- _Work to be completed_
Restate the data exactly as given and keep the pictures out.

[Start of Attachment]

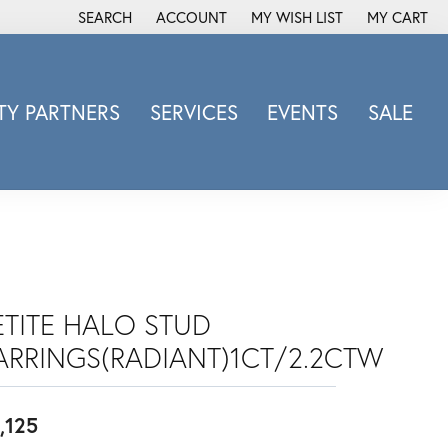
SEARCH
ACCOUNT
MY WISH LIST
MY CART
TOGGLE TOOLBAR SEARCH MENU
TOGGLE MY ACCOUNT MENU
TOGGLE MY WISH LIST
Y PARTNERS
SERVICES
EVENTS
SALE
Michele Watch
Overnight
Phillip Gavriel
Promezza
Rego
Rembrandt Charms
ETITE HALO STUD
Revelation
ARRINGS(RADIANT)1CT/2.2CTW
Sabrina Designs Co.
Simon G
,125
Sylvie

[End of Attachment]

- _Finished task_
SEARCH
ACCOUNT
MY WISH LIST
MY CART
TOGGLE TOOLBAR SEARCH MENU
TOGGLE MY ACCOUNT MENU
TOGGLE MY WISH LIST
Y PARTNERS
SERVICES
EVENTS
SALE
Michele Watch
Overnight
Phillip Gavriel
Promezza
Rego
Rembrandt Charms
ETITE HALO STUD
Revelation
ARRINGS(RADIANT)1CT/2.2CTW
Sabrina Designs Co.
Simon G
,125
Sylvie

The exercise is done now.